わんこうぼう…ふたつの事業を行っています
波佐見の実家の事業は、もともと陶磁器の出発点である石膏型作りをする会社「山口石膏製型」と、波佐見焼の完成品を制作・販売する「わんこうぼう」とで成り立っています。わんこうぼうは、10年ほど前から開始しています。
きっかけはお母様が、自宅利用の食器の制作をお父様に依頼したことからでした。当時、実家でともに暮らしていたお姉様が、それらをプロモートしたようです。お知り合いの店舗での展示や、地域での展示会を通じて、作品を見せる場をつくり、それらが受賞したり販売が決まったりと、着実に結果を積み上げていくことになりました。
その後、地域活性化のためのイベントで、現在の「峠の里祭り」への参加を契機に、徐々に作品点数を増やしつつ、本格的な商品開発の地盤を作ってきました。
商品企画は三人のチームワークで
さて冒頭、わんこうぼうのお仕事の進め方が面白い、と言いましたが、こんな感じなのです。お父様は石膏型業として、従来、有田の割烹食器の型づくりを行うことが多く、どうしても、企画が業販向きということになります。お母様は、実際、主婦として食器を利用する立場から、日用食器の視点とともに企画に向かいます。一方taiseiさんは、食器以外の小物関係の視点から企画に取り組みます。
そこでつい成り行き上、食い違いや意見の衝突になりますが、そこは仲の良い家族であるだけに、互いの良い点を評価しつつ、結局はいい落としどころで落ち着くそうです。そんな背景とともに、わんこうぼうの作品を眺めてみると、思わず微笑みたくなるものも発見できます。
山口石膏製型として
ところでベースとなる石膏型の事業は、わんこうぼうのものづくりにとって、大きな強みにもなっています。多くの生地屋さん、窯元さん、それに商社さんとのつながりを経て、陶磁器成形の様々なパターンが、自分たちの中に蓄積されているからです。そこからオリジナルなデザイン開発が生まれます。時に類似商品となりそうな場合には、それらを厳格に排除することもできます。またそうすることが、型屋としての信頼性にもつながるわけです。
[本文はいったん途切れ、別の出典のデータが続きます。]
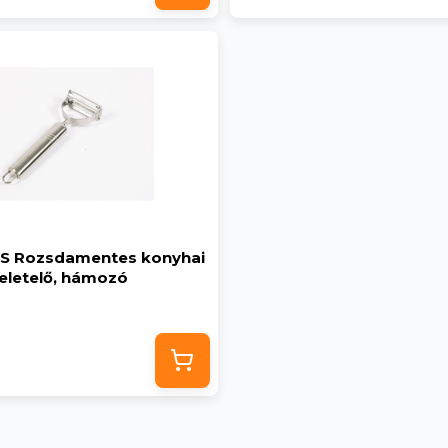
5-S Rozsdamentes konyhai
eletelő, hámozó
しかし、石膏型業としては、割烹食器の売上減少とともに、同業の撤退などにより、需要も供給も縮小気味となっています。やれる人が少なくなってきた、ということは当てにされる機会も増える、ということでもあり、従来の取引先のことを考慮するなど、taiseiさんご家族の思案の対象ということになります。
わんこうぼう、今後の方向性
ベースとしての型業と、完成品制作・販売の「わんこうぼう」、バランスをとりながら、最適な方法を模索中のtaiseiさん、そしてご家族です。わんこうぼうのロゴもなかなか味わい深いものがあります。わんこうぼうサイトから引用します。真ん中の形は、WANKOUBOUの「W」と、山口石膏製型の「山」、白を表すWHITEの「W」の三つの意味を表しています。そして石膏型ケースの形をモチーフにした形を外側に配置しています。そうすると、わんこうぼうのモットーでもある食卓に笑顔を添え、どこか笑った顔に見えるように組み合わせたシンボルマークとなります。